Let's commence with a prediction--within a year or two Lawrence Block will move out of the mystery-writer ghetto and, like such prior escapees as John D. MacDonald and Elmore Leonard, settle in the mainstream neighborhood, where sales are impressively larger and the sun shines all the livelong day.
Our prediction is based on certain clues. For instance, his novels have been getting better and better, earning him an increasing number of favorable reviews and a wider audience. Another, and equally important, clue is this present collection. Your run-of-the-mill mystery writer, one for whom his publisher has no great expectations, doesn't have his mystery and detective short stories issued between hard covers. Although this is a good book, he probably wouldn't have gotten it if Arbor House didn't have faith in Block and his future.
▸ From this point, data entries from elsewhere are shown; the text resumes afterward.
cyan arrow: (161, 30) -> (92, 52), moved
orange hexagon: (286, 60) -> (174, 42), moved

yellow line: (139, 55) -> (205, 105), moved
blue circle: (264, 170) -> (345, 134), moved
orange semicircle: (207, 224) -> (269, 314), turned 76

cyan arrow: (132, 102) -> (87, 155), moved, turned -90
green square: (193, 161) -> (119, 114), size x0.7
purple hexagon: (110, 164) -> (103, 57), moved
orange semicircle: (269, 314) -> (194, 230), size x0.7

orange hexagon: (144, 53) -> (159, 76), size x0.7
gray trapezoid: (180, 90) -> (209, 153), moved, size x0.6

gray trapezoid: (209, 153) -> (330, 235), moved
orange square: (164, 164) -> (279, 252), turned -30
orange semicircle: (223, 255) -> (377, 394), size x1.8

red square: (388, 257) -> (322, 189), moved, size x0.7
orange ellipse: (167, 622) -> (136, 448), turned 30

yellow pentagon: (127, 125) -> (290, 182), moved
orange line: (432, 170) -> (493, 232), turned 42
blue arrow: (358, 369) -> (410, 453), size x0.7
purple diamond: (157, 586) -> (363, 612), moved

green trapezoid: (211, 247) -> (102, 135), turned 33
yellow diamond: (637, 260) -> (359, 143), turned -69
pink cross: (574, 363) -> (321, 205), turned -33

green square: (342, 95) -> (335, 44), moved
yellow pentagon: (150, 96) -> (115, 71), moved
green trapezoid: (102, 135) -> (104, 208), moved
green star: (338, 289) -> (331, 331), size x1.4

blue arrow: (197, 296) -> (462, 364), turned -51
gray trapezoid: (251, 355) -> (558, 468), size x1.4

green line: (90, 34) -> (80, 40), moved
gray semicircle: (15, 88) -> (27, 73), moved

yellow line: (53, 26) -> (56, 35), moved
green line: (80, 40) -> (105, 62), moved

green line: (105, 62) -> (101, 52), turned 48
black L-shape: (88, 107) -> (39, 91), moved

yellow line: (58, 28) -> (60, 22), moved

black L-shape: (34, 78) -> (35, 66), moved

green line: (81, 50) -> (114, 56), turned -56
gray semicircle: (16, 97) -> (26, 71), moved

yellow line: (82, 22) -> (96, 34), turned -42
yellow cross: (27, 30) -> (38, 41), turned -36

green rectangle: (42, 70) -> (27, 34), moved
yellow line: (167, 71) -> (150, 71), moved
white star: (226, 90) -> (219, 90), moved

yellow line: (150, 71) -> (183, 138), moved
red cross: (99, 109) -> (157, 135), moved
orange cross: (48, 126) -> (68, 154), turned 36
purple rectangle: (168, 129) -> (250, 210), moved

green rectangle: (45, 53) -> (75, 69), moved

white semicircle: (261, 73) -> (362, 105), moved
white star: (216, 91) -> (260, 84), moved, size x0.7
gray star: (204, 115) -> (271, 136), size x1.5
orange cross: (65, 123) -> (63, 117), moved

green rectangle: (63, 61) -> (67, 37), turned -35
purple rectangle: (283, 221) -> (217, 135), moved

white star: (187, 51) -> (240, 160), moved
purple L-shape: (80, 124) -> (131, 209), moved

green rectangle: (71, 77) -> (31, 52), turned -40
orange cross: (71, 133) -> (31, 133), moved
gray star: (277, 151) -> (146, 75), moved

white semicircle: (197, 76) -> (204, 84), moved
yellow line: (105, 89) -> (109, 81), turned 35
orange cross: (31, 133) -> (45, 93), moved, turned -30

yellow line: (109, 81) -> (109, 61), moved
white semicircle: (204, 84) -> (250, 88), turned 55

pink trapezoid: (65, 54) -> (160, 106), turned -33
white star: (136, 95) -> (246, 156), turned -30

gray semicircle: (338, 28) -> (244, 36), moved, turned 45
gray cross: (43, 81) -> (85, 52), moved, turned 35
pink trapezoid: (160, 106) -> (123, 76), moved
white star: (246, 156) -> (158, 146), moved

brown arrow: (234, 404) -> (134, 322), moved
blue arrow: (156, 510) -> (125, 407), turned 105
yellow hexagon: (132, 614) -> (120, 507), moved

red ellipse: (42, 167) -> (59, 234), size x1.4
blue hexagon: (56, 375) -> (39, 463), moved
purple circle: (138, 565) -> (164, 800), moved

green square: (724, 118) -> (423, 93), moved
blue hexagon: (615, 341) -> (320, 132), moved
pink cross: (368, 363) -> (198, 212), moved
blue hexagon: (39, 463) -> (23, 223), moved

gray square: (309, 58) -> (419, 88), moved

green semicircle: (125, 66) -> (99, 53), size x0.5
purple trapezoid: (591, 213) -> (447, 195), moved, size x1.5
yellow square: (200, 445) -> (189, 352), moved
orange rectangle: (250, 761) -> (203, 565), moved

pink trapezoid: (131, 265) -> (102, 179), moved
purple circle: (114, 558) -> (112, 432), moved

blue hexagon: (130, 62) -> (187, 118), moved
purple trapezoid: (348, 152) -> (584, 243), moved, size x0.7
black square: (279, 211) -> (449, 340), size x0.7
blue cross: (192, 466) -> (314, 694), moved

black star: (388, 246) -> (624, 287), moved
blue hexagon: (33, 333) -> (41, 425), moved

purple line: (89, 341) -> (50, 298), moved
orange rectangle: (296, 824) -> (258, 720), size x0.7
Block has a knack, probably based somewhere in his genes, for building an effective story out of a simple, original situation. He knows how to let things grow and develop naturally. This is especially evident in the title story, which has Matt Scudder, Manhattan-based hero of many of Block's novels, working to solve the murder of a bag lady. The woman, whom Scudder barely knows, has left him a small bequest and that draws him into the case. As it does the reader. A tough, realistic story, yet quietly so. It just seems to unfold as you read. Equally good are "With a Smile for the Ending," about a dying author who comes to think of his neighbors as characters in his books and the unfortunate consequences thereof, and "Leo Youngdahl, R.I.P.," a quiet story that can't be summed up easily. You have to read it.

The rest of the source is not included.